Goal of the exercise
From the first line to the last, output the material exactly.

Records supplied
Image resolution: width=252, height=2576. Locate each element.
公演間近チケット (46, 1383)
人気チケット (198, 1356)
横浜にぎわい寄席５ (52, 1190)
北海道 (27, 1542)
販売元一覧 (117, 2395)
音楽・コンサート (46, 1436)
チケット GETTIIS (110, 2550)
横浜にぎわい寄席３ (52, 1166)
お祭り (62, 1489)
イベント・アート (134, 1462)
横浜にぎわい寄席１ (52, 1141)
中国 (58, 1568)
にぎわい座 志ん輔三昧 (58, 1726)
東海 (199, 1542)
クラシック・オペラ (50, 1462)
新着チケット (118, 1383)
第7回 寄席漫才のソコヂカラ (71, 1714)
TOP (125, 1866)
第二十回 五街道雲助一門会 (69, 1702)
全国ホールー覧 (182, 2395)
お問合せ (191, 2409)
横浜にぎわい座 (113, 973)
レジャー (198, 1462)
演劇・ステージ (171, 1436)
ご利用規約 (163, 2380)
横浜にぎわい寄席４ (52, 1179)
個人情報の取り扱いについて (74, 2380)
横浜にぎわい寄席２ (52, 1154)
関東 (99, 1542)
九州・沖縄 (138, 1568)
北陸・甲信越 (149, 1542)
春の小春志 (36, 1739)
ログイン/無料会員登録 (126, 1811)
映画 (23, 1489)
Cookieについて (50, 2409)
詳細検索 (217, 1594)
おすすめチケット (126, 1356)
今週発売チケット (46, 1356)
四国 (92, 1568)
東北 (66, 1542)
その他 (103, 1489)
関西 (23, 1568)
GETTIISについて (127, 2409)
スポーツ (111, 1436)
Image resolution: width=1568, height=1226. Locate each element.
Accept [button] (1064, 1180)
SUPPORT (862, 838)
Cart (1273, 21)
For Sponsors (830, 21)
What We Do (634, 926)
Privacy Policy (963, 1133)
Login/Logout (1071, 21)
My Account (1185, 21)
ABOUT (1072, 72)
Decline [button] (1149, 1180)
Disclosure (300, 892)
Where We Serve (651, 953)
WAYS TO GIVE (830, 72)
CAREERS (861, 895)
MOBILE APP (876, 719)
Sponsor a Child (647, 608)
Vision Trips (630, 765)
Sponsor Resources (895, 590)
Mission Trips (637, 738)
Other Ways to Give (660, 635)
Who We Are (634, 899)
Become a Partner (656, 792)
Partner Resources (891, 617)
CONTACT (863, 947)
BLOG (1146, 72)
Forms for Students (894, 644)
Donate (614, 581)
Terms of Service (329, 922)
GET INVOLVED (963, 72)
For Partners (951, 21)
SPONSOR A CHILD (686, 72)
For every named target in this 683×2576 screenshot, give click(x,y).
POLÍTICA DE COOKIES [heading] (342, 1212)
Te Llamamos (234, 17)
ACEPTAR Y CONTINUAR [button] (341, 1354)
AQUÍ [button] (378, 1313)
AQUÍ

Answer to this exercise
Image resolution: width=252, height=2576. Locate each element.
公演間近チケット (46, 1383)
人気チケット (198, 1356)
横浜にぎわい寄席５ (52, 1190)
北海道 (27, 1542)
販売元一覧 (117, 2395)
音楽・コンサート (46, 1436)
チケット GETTIIS (110, 2550)
横浜にぎわい寄席３ (52, 1166)
お祭り (62, 1489)
イベント・アート (134, 1462)
横浜にぎわい寄席１ (52, 1141)
中国 (58, 1568)
にぎわい座 志ん輔三昧 (58, 1726)
東海 (199, 1542)
クラシック・オペラ (50, 1462)
新着チケット (118, 1383)
第7回 寄席漫才のソコヂカラ (71, 1714)
TOP (125, 1866)
第二十回 五街道雲助一門会 (69, 1702)
全国ホールー覧 (182, 2395)
お問合せ (191, 2409)
横浜にぎわい座 (113, 973)
レジャー (198, 1462)
演劇・ステージ (171, 1436)
ご利用規約 (163, 2380)
横浜にぎわい寄席４ (52, 1179)
個人情報の取り扱いについて (74, 2380)
横浜にぎわい寄席２ (52, 1154)
関東 (99, 1542)
九州・沖縄 (138, 1568)
北陸・甲信越 (149, 1542)
春の小春志 (36, 1739)
ログイン/無料会員登録 (126, 1811)
映画 (23, 1489)
Cookieについて (50, 2409)
詳細検索 (217, 1594)
おすすめチケット (126, 1356)
今週発売チケット (46, 1356)
四国 (92, 1568)
東北 (66, 1542)
その他 (103, 1489)
関西 (23, 1568)
GETTIISについて (127, 2409)
スポーツ (111, 1436)
Image resolution: width=1568, height=1226. Locate each element.
Accept [button] (1064, 1180)
SUPPORT (862, 838)
Cart (1273, 21)
For Sponsors (830, 21)
What We Do (634, 926)
Privacy Policy (963, 1133)
Login/Logout (1071, 21)
My Account (1185, 21)
ABOUT (1072, 72)
Decline [button] (1149, 1180)
Disclosure (300, 892)
Where We Serve (651, 953)
WAYS TO GIVE (830, 72)
CAREERS (861, 895)
MOBILE APP (876, 719)
Sponsor a Child (647, 608)
Vision Trips (630, 765)
Sponsor Resources (895, 590)
Mission Trips (637, 738)
Other Ways to Give (660, 635)
Who We Are (634, 899)
Become a Partner (656, 792)
Partner Resources (891, 617)
CONTACT (863, 947)
BLOG (1146, 72)
Forms for Students (894, 644)
Donate (614, 581)
Terms of Service (329, 922)
GET INVOLVED (963, 72)
For Partners (951, 21)
SPONSOR A CHILD (686, 72)
For every named target in this 683×2576 screenshot, give click(x,y).
POLÍTICA DE COOKIES [heading] (342, 1212)
Te Llamamos (234, 17)
ACEPTAR Y CONTINUAR [button] (341, 1354)
AQUÍ [button] (378, 1313)
AQUÍ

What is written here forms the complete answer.